[REQUIRED WORK]:
Apart from the pictures, every line below needs to be reproduced verbatim.

◇ ◇ ◇ ◇ ◇

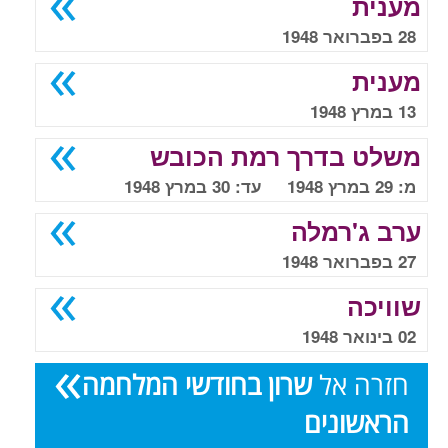
מענית
28 בפברואר 1948
מענית
13 במרץ 1948
משלט בדרך רמת הכובש
מ: 29 במרץ 1948 עד: 30 במרץ 1948
ערב ג'רמלה
27 בפברואר 1948
שוויכה
02 בינואר 1948
חזרה אל
שרון בחודשי המלחמה
הראשונים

◇ ◇ ◇ ◇ ◇

[ANSWER SECTION]:
מענית
28 בפברואר 1948
מענית
13 במרץ 1948
משלט בדרך רמת הכובש
מ: 29 במרץ 1948 עד: 30 במרץ 1948
ערב ג'רמלה
27 בפברואר 1948
שוויכה
02 בינואר 1948
חזרה אל
שרון בחודשי המלחמה
הראשונים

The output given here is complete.